From time to time, I like to compare and contrast the nascent
Information Security profession with more traditional and established occupations.
For example when I had lunch with a police officer friend and gave it some food
for thought.
I had such occasion the other day in a breakout session on
the topic of Incident Response. The presenter did a great job covering the subject
matter and asked an obvious question. He said, “We all know we need to practice
incident response more, so why do so many of us rarely do it?” His voice was
full of reproach. Fifty thoughts quickly flowed through my stream of
consciousness. So as to not pass out and stay focused on the presentation, I
quickly jotted down “Fire Department” and returned to the presentation.
A Firefighter is focused solely on incident response. Incident response for this profession is not one additional duty - it is the only duty. When a Firefighter is not responding to an incident he/she is maintaining the equipment, at the grocery store or training. Training to respond to an incident is the only way to get proficient. I concede a not so subtle difference between a Firefighter and an Information Security professional is the latter is not putting their life on the line when responding to an incident, only their career.

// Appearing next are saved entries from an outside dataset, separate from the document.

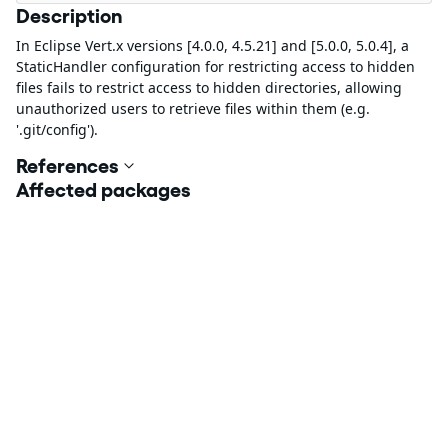
Description
In Eclipse Vert.x versions [4.0.0, 4.5.21] and [5.0.0, 5.0.4], a
StaticHandler configuration for restricting access to hidden
files fails to restrict access to hidden directories, allowing
unauthorized users to retrieve files within them (e.g.
'.git/config').
References
Affected packages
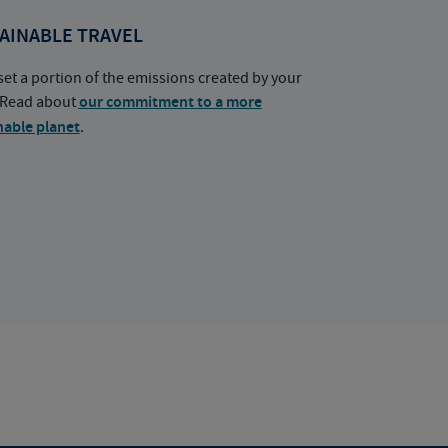
AINABLE TRAVEL
set a portion of the emissions created by your
. Read about
our commitment to a more
nable planet
.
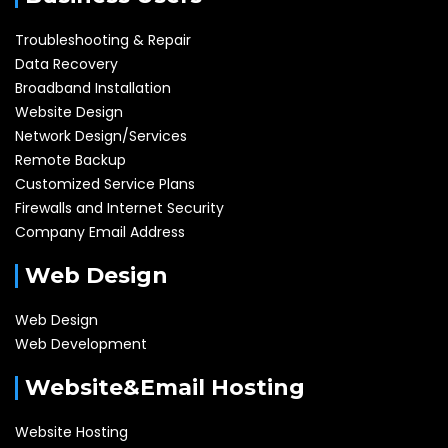
Troubleshooting & Repair
Data Recovery
Broadband Installation
Website Design
Network Design/Services
Remote Backup
Customized Service Plans
Firewalls and Internet Security
Company Email Address
Web Design
Web Design
Web Development
Website&Email Hosting
Website Hosting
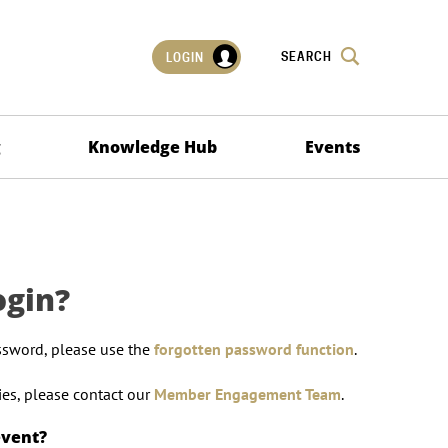
SEARCH
LOGIN
g
Knowledge Hub
Events
ogin?
ssword, please use the
forgotten password function
.
lties, please contact our
Member Engagement Team
.
event?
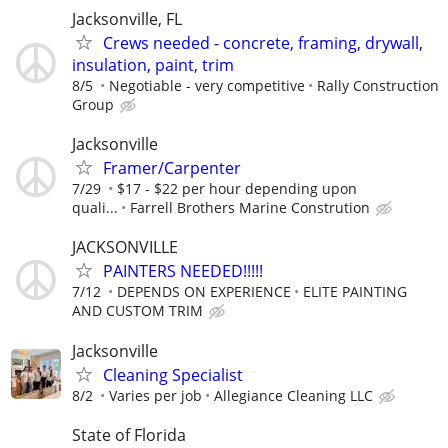
Jacksonville, FL
Crews needed - concrete, framing, drywall,
insulation, paint, trim
8/5
Negotiable - very competitive
Rally Construction
Group
Jacksonville
Framer/Carpenter
7/29
$17 - $22 per hour depending upon
quali...
Farrell Brothers Marine Constrution
JACKSONVILLE
PAINTERS NEEDED!!!!!
7/12
DEPENDS ON EXPERIENCE
ELITE PAINTING
AND CUSTOM TRIM
Jacksonville
Cleaning Specialist
8/2
Varies per job
Allegiance Cleaning LLC
State of Florida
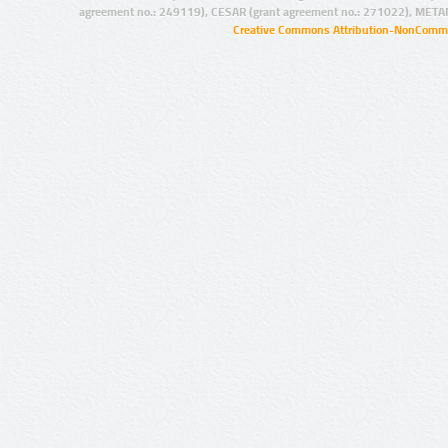
agreement no.: 249119), CESAR (grant agreement no.: 271022), META
Creative Commons Attribution-NonCommer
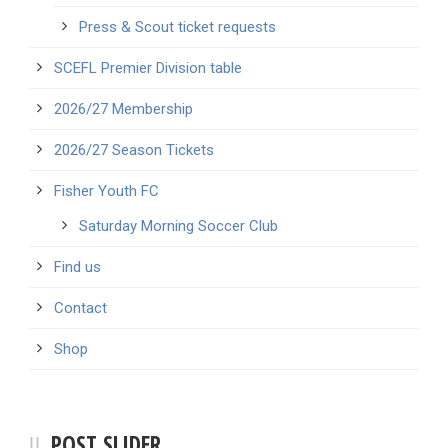
Press & Scout ticket requests
SCEFL Premier Division table
2026/27 Membership
2026/27 Season Tickets
Fisher Youth FC
Saturday Morning Soccer Club
Find us
Contact
Shop
POST SLIDER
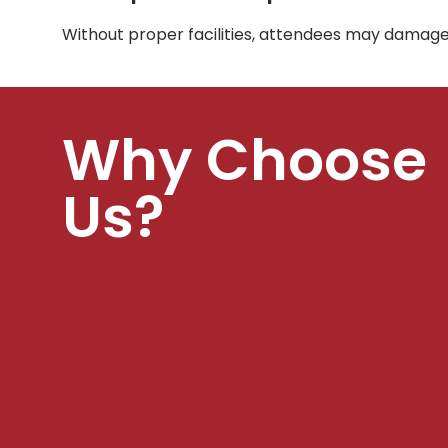
Without proper facilities, attendees may damage
Why Choose
Us?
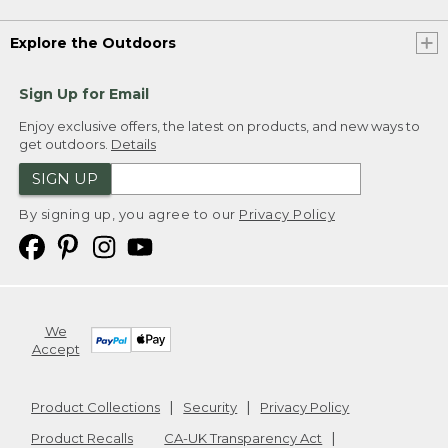
Explore the Outdoors
Sign Up for Email
Enjoy exclusive offers, the latest on products, and new ways to
get outdoors.
Details
SIGN UP
By signing up, you agree to our
Privacy Policy
We
Accept
Product Collections
Security
Privacy Policy
Product Recalls
CA-UK Transparency Act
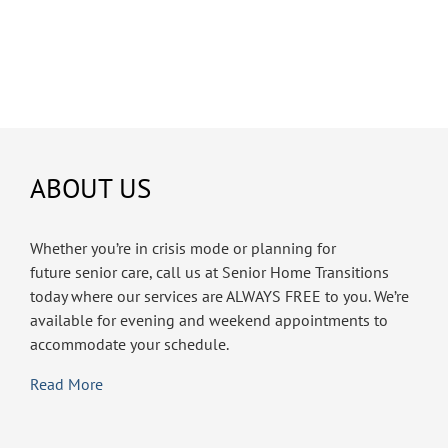
ABOUT US
Whether you’re in crisis mode or planning for
future senior care, call us at Senior Home Transitions
today where our services are ALWAYS FREE to you. We’re
available for evening and weekend appointments to
accommodate your schedule.
Read More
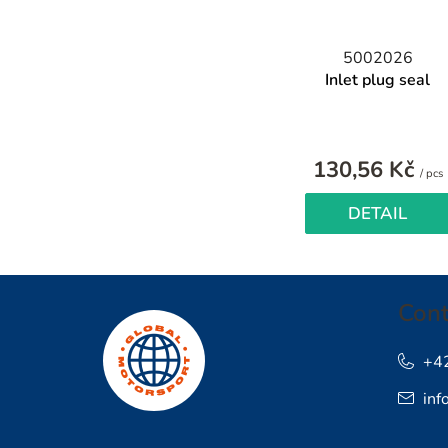
5002026
Inlet plug seal
130,56 Kč
/ pcs
p
DETAIL
F
Cont
o
o
+4
inf
t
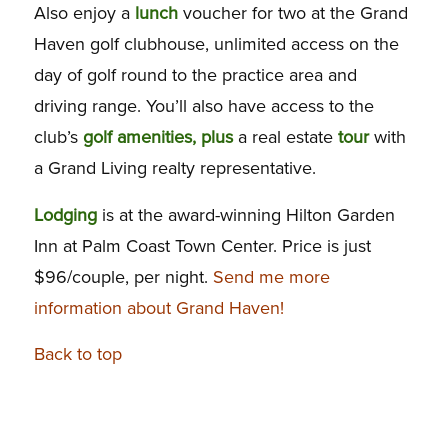
Also enjoy a
lunch
voucher for two at the Grand
Haven golf clubhouse, unlimited access on the
day of golf round to the practice area and
driving range. You’ll also have access to the
club’s
golf
amenities, plus
a real estate
tour
with
a Grand Living realty representative.
Lodging
is at the award-winning Hilton Garden
Inn at Palm Coast Town Center. Price is just
$96/couple, per night.
Send me more
information about Grand Haven!
Back to top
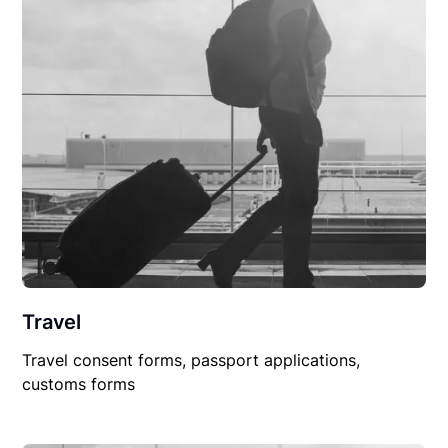
Travel
Travel consent forms, passport applications,
customs forms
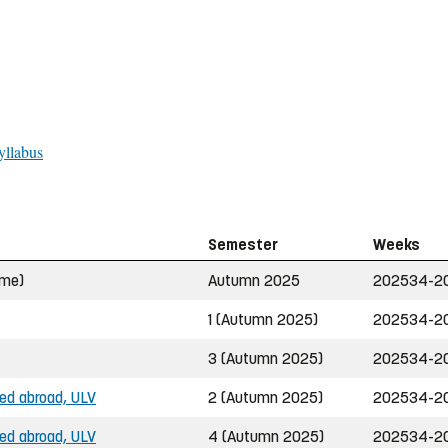
yllabus
Semester
Weeks
ime)
Autumn 2025
202534-2
1 (Autumn 2025)
202534-2
3 (Autumn 2025)
202534-2
ned abroad, ULV
2 (Autumn 2025)
202534-2
ned abroad, ULV
4 (Autumn 2025)
202534-2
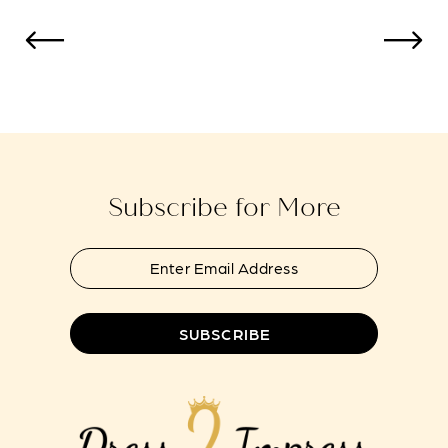
#85e8879af9
#21e6d74b24
to
to
13
end
end
14
Subscribe for More
SUBSCRIBE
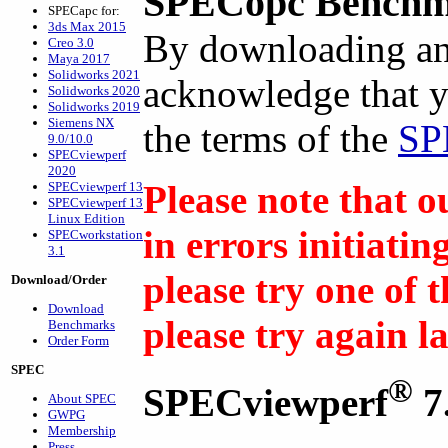
SPECopc Benchm
SPECapc for:
3ds Max 2015
By downloading an
Creo 3.0
Maya 2017
Solidworks 2021
acknowledge that y
Solidworks 2020
Solidworks 2019
Siemens NX
the terms of the
SP
9.0/10.0
SPECviewperf
2020
Please note that o
SPECviewperf 13
SPECviewperf 13
Linux Edition
in errors initiati
SPECworkstation
3.1
please try one of 
Download/Order
Download
please try again l
Benchmarks
Order Form
SPEC
®
SPECviewperf
7
About SPEC
GWPG
Membership
Press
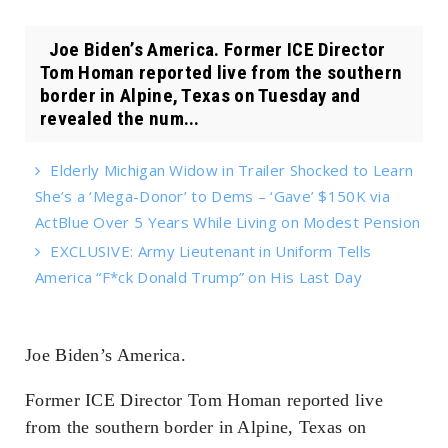
Joe Biden’s America. Former ICE Director
Tom Homan reported live from the southern
border in Alpine, Texas on Tuesday and
revealed the num...
Elderly Michigan Widow in Trailer Shocked to Learn
She’s a ‘Mega-Donor’ to Dems – ‘Gave’ $150K via
ActBlue Over 5 Years While Living on Modest Pension
EXCLUSIVE: Army Lieutenant in Uniform Tells
America “F*ck Donald Trump” on His Last Day
Joe Biden’s America.
Former ICE Director Tom Homan reported live
from the southern border in Alpine, Texas on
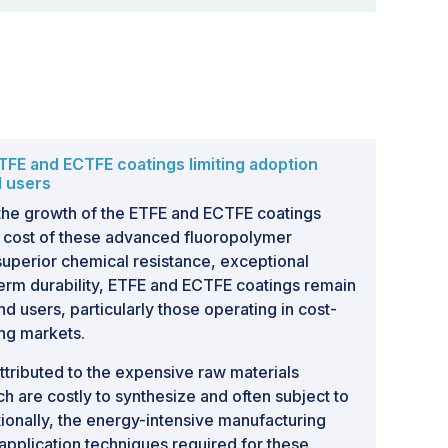
TFE and ECTFE coatings limiting adoption
d users
 the growth of the ETFE and ECTFE coatings
gh cost of these advanced fluoropolymer
 superior chemical resistance, exceptional
-term durability, ETFE and ECTFE coatings remain
d users, particularly those operating in cost-
ing markets.
attributed to the expensive raw materials
h are costly to synthesize and often subject to
itionally, the energy-intensive manufacturing
application techniques required for these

On the other hand, let us look at what any good security
office should be covering in their scope of duties. ISO 27002 will do nicely
for this purpose:
1.
Information Security Policies
2.
Organization of Information Security
3. Human
Resource Security
4. Asset
Management
5. Access
Control
6.
Cryptography
7. Physical
and environmental security
8. Operation
Security- procedures and responsibilities, Protection from malware, Backup,
Logging and monitoring, Control of operational software, Technical
vulnerability management and Information systems audit coordination
9.
Communication security - Network security management and Information transfer
10. System
acquisition, development and maintenance - Security requirements of information
systems, Security in development and support processes and Test data
11. Supplier
relationships - Information security in supplier relationships and Supplier
service delivery management
12.
Information security incident management - Management of information security
incidents and improvements
13.
Information security aspects of business continuity management - Information
security continuity and Redundancies
14.
Compliance - Compliance with legal and contractual requirements and Information
security reviews
Therefore, of the fourteen areas ISO 27002 defines as
coverage for an Information Security Office, only one deals with incident
response. Interesting, is it not? Of course the modern Firefighter does not
only deal with fires but also emergency medical calls. In fact that is their
top business. Yet, there is an interesting contrast in that type of incident
response too. When responding to a medical call, the main job is to stabilize
and get the patient to a hospital where a trauma unit takes over. The
Information Security professional has the patient from start to finish (whenever
that is), and they have to keep running the hospital while working on the
patient.
Moral of the compare and contrast? If you do not have enough
bandwidth to practice incident response often, you had better get a firm on
retainer. The other nugget of wisdom? Information Security people are asked to
be experts in many different areas and rarely given the time or resources to
become such. We also have to buy our own groceries and on our own time!